In terms of safety, Kremyanskaya stated that rusfertide was “generally well tolerated.” Treatment-emergent adverse effects (TEAEs) included injection site erythema (64.3%), injection site pain (41.4%), injection site pruritus (40.4%), fatigue (31.4%), injection site mass (25.7%), pruritus (25.7%), arthralgia (24.3%), injection site swelling (24.3%), dizziness (22.9%), headache (22.9%), nausea (22.9%), anemia (20.0%), COVID-19 (20.0%), injection site irritation (18.6%), and injection site bruising (15.7%). Most events were grade 1/2 (83%), and 17% of patients experienced grade 3 events. No grade 5 events occurred.

“Most common TEAEs were injection site reactions, which decreased in incidence with continued treatment,” Kremyanskaya noted. “Additionally, events were localized, grade 1 or 2 in severity, and generally did not lead to treatment discontinuation,”
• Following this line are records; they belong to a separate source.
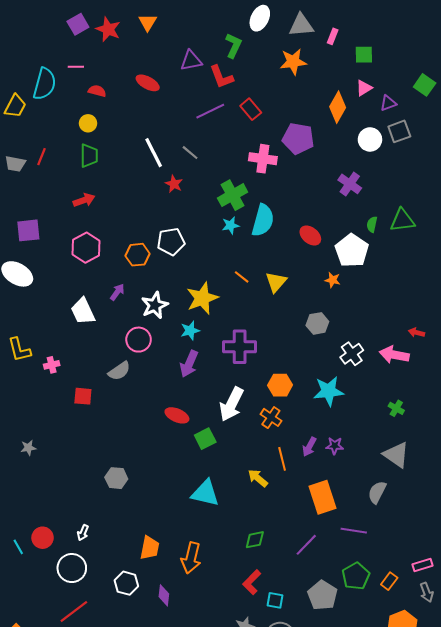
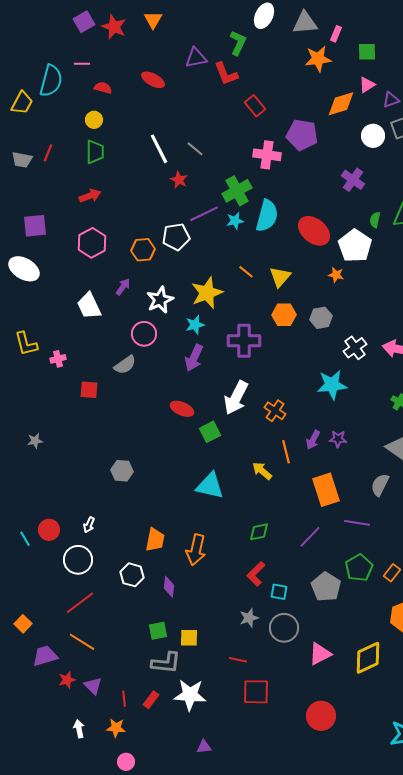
orange star: (293, 62) -> (318, 59), moved
orange diamond: (338, 107) -> (341, 104), turned 44
purple line: (210, 111) -> (204, 214), moved
red ellipse: (310, 235) -> (314, 231), size x1.5
orange hexagon: (280, 385) -> (284, 315), moved

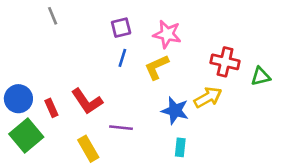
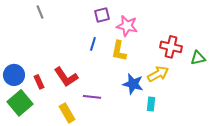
purple square: (121, 28) -> (102, 15), moved
yellow L-shape: (157, 67) -> (119, 51), turned -55
cyan rectangle: (180, 147) -> (151, 104), moved

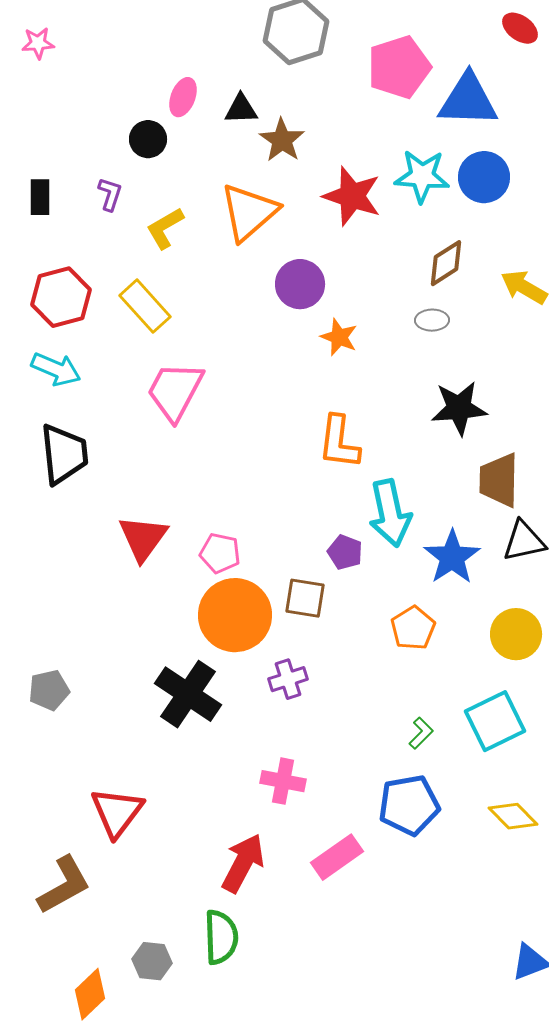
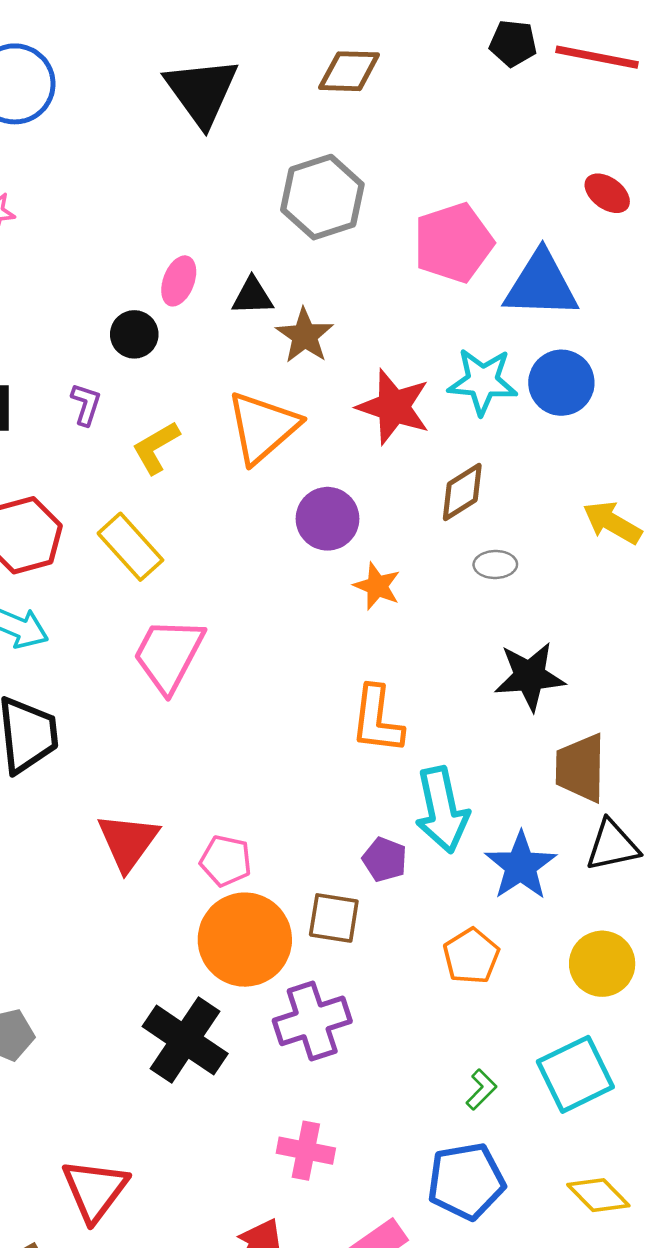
brown diamond: (446, 263) -> (462, 492), moved
purple cross: (288, 679) -> (312, 1021), size x1.5

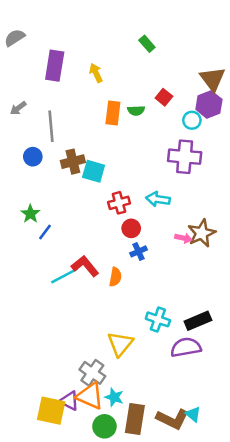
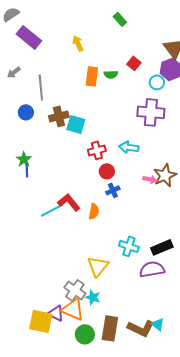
purple rectangle: (55, 66) -> (29, 37), moved, turned -60
blue line: (45, 232) -> (27, 170), moved, turned -40
cyan star: (114, 397) -> (93, 297), moved

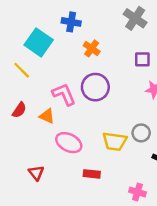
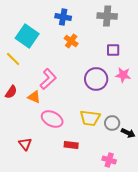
gray cross: (135, 18) -> (107, 16), turned -30
blue cross: (71, 22) -> (63, 17), moved
purple circle: (95, 87) -> (96, 79), moved
pink L-shape: (64, 94) -> (48, 79), turned 70
gray circle: (141, 133) -> (112, 123), moved

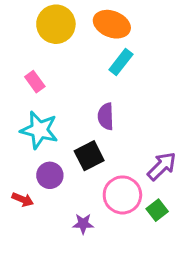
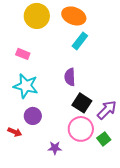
pink rectangle: (35, 82) -> (23, 54), turned -32
black square: (89, 156) -> (82, 103), moved, turned -30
Two treatment-related events of mild thrombocytosis and recurrent grade 1 injection site erythema led to treatment discontinuation.

Patients who completed the REVIVE study will be eligible to enroll in PTG-300-21, a separate, 2-year follow-on extension trial. The agent is also under evaluation in the phase 3 VERIFY trial (NCT05210790), where it is being compared with placebo in patients with polycythemia vera maintaining hematocrit control and in improving symptoms of disease.

Disclosures: Dr Kremyanskaya reported receiving honoraria and being on the advisory board for Protagonist Therapeutics, Inc.

Reference

Kremyanskaya M, Kuykendall A, Pemmaraju N, et al. Targeted therapy of uncontrolled erythrocytosis in polycythemia vera with the hepcidin mimetic, rusfertide: – blinded randomized withdrawal results of the REVIVE study. Presented at: 2023 EHA Congress; June 8-11, 2023; Frankfurt, Germany. Abstract LBA2710.